Ahmed Mammeri, un élu RCD et membre de l’Assemblée populaire communale, a intégré l’exécutif communal à majorité relative FLN de l’APC de Aïn Zaouia. «Afin d’éviter tout blocage dans l’intérêt de nos concitoyens, j’ai accepté de remplacer l’adjoint du FFS, M. Amiar, démissionnaire de l’exécutif, avec bien sûr des conditions. Actuellement, je suis adjoint du maire», a indiqué cet élu. Et de poursuivre : «Nous avons déjà commencé à débloquer la situation. A mon arrivée à l’exécutif, il n’y avait que 20% des PCD consommés. Actuellement, nous avons atteint 55%. J’attends uniquement ma permanisation par le wali. Quant à la délibération, elle a été approuvée par le chef de daïra.» Il est à souligner que la mairie de Aïn Zaouia a été bloquée durant une année, au lendemain des élections de novembre 2017, car une alliance a été scellée entre les élus indépendants, les élus du RCD et ceux du PT, qui ne voulaient pas intégrer l’exécutif FLN (4 élus).

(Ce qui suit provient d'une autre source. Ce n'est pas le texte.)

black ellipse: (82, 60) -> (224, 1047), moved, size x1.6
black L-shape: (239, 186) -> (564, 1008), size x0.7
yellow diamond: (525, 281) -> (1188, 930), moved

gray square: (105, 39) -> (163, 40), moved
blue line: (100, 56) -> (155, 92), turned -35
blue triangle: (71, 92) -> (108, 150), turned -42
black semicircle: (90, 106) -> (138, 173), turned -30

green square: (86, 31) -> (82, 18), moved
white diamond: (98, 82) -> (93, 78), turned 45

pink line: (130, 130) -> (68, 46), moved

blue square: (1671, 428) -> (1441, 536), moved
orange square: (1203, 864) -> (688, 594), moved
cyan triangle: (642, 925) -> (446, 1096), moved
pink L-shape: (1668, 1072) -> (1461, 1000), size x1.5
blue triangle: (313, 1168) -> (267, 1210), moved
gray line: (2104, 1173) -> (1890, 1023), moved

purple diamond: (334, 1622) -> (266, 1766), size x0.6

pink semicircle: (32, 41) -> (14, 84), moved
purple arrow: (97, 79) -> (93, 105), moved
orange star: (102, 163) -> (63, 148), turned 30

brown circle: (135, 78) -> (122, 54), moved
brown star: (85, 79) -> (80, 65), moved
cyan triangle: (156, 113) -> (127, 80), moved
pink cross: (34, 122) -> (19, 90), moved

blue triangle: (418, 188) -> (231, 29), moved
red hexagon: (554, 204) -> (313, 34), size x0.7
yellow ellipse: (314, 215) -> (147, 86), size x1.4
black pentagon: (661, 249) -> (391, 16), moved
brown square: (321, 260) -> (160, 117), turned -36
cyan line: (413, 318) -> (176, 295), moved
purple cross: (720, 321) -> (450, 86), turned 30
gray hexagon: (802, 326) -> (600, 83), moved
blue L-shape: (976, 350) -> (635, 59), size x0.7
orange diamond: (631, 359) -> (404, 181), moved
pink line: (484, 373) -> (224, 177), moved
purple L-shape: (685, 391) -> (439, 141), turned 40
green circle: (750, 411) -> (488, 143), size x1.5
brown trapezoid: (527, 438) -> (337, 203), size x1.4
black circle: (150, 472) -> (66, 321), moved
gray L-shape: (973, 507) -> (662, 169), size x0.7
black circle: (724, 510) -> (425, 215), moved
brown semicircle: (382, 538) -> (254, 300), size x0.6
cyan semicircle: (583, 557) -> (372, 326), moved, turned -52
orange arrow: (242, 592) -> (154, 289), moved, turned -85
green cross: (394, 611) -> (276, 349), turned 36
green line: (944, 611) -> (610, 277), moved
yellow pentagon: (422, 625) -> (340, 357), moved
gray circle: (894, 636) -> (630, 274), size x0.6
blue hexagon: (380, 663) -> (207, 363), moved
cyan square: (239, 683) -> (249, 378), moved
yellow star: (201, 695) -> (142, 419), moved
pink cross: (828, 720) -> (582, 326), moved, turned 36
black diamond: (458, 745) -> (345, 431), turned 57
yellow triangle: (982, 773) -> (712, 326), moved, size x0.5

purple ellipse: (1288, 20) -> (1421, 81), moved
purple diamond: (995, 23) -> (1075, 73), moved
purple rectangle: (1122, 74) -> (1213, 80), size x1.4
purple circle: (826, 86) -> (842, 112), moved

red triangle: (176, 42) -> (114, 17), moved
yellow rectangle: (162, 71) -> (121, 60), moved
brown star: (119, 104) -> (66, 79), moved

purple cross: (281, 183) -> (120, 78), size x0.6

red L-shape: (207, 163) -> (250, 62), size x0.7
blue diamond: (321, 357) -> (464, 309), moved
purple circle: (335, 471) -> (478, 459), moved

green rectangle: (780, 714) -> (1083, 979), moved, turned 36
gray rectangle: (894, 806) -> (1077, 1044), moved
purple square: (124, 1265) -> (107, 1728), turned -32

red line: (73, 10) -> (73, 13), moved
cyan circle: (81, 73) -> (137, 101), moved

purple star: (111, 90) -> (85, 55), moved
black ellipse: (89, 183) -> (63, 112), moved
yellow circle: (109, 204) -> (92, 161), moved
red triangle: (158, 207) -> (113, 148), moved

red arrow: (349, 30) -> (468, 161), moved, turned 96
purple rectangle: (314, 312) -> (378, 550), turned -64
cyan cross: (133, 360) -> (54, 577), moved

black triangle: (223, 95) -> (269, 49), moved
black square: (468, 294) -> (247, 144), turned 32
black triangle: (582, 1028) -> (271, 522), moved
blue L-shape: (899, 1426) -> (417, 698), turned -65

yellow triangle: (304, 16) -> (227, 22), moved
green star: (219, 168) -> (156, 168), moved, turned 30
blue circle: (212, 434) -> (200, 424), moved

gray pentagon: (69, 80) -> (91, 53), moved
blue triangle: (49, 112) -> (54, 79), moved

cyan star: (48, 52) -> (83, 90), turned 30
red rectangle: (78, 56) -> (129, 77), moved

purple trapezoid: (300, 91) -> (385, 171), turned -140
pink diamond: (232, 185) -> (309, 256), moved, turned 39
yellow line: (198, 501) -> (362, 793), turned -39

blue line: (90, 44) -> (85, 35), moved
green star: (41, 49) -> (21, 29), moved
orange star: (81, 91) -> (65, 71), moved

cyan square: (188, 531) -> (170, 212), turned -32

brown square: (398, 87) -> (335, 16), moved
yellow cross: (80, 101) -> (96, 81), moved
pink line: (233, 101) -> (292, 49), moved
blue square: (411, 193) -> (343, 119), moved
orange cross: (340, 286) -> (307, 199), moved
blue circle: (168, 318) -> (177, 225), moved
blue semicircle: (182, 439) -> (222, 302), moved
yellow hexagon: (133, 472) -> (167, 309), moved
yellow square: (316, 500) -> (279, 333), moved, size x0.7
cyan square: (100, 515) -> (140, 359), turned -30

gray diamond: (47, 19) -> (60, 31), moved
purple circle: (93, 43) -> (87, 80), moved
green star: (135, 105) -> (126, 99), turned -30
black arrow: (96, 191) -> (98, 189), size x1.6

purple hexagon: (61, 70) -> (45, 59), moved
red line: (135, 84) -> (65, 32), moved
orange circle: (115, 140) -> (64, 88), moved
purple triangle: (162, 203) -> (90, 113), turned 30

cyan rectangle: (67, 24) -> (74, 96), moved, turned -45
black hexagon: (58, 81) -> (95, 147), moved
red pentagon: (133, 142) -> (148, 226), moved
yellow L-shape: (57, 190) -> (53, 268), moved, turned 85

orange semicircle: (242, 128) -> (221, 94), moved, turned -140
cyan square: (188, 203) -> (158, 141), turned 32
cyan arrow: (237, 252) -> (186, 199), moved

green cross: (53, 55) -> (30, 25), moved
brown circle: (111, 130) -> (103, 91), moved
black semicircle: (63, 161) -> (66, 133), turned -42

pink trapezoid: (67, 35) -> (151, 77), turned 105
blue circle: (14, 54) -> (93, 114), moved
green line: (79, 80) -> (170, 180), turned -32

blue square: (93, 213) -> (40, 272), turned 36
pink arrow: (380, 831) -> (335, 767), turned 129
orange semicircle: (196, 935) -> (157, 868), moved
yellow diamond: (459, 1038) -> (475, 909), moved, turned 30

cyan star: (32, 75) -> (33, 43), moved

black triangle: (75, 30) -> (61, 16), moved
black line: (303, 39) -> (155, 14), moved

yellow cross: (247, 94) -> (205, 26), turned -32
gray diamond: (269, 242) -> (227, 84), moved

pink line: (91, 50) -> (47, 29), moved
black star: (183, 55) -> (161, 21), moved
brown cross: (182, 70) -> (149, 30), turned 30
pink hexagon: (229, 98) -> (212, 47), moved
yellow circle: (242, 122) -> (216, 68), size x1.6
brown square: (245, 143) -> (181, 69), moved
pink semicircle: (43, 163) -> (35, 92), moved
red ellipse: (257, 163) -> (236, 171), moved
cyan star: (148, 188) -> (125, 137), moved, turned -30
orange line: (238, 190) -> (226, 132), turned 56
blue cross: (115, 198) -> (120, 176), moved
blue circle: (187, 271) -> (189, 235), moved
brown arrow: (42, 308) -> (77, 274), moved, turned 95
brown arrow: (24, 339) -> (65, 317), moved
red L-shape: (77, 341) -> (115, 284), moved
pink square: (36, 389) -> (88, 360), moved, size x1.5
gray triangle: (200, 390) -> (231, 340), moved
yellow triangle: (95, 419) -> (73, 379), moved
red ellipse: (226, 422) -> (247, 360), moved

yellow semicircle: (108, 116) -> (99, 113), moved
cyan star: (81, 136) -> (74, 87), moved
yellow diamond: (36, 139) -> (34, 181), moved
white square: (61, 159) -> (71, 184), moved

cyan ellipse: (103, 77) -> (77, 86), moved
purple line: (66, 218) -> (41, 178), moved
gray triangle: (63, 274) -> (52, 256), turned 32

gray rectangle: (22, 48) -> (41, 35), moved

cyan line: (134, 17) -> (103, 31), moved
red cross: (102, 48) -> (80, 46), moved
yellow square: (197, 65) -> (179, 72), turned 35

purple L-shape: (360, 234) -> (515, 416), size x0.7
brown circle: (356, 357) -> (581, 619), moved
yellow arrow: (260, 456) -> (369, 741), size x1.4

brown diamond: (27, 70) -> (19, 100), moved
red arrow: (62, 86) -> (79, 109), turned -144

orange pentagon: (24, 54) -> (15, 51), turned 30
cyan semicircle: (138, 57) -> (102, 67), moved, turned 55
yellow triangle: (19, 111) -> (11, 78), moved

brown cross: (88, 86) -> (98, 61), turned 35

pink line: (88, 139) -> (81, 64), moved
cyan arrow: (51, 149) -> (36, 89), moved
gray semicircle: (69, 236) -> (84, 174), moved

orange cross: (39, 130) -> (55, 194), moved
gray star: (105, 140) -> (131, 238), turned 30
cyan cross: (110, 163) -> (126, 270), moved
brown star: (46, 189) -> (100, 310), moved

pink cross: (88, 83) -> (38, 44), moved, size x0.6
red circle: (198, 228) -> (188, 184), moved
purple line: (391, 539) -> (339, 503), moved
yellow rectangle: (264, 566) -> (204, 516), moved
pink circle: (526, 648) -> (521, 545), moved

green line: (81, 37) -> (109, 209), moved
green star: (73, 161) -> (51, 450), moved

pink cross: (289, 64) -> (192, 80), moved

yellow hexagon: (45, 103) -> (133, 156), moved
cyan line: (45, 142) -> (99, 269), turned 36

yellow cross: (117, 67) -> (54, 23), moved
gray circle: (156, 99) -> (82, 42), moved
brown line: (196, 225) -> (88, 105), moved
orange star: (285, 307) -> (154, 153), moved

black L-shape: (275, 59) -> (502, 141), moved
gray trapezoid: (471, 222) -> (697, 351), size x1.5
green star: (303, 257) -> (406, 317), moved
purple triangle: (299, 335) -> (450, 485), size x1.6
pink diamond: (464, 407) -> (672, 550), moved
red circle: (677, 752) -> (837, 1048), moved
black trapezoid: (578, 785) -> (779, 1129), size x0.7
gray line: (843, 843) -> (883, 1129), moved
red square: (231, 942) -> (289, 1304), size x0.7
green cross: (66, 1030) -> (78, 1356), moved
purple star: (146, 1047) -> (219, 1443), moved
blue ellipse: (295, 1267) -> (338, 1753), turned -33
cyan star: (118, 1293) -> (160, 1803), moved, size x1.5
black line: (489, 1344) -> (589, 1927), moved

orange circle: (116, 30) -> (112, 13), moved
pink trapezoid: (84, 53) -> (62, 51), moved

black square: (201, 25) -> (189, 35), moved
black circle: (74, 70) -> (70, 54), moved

Cependant, après de nombreuses tractations et des compromis, le maire Ali Amrani a pu constituer son exécutif à la fin du mois d’octobre 2018. Certes, l’exécutif a été mis en place mais à cause de quelques divergences sur la gestion, deux de ses membres, un indépendant et un élu PT, ont fait une déclaration publique dans laquelle, ils ont dénoncé la «gestion unilatérale» de l’APC. Le torchon a alors brûlé entre le maire et ses deux adjoints. D’ailleurs, suite à une délibération, les deux adjoints ont été exclus, au début du mois de septembre écoulé. Une décision approuvée, le 3 septembre dernier, par le chef de daïra de Draâ El Mizan. Mais après l’intervention des deux exclus auprès du Directeur de la réglementation et des affaires générales (Drag), cette décision a été annulée, le lendemain, car le code communal avait prévu des cas d’exclusion, auxquels ne peut être assimilée la situation des deux élus. Désormais, ces derniers occupent toujours leur place.
Pour Ahmed Mammeri, ayant occupé le poste d’adjoint du maire dans l’exécutif 2012-2017, il est temps de rattraper le retard accusé dans le développement de cette commune perturbée par les problèmes internes ayant secoué l’exécutif. «Nous sommes à l’écoute du citoyen et nous travaillons tous ensemble dans l’intérêt de notre commune qu’attendent de nombreux défis quand on voit les manques à tous les niveaux, dont elle souffre. Nous souhaitons qu’un nouveau souffle lui soit donné durant le reste du mandat», a conclu notre interlocuteur. Il est à signaler que l’été dernier, le siège de l’APC a été fermé à plusieurs reprises par les citoyens qui réclamaient l’amélioration de leur cadre de vie.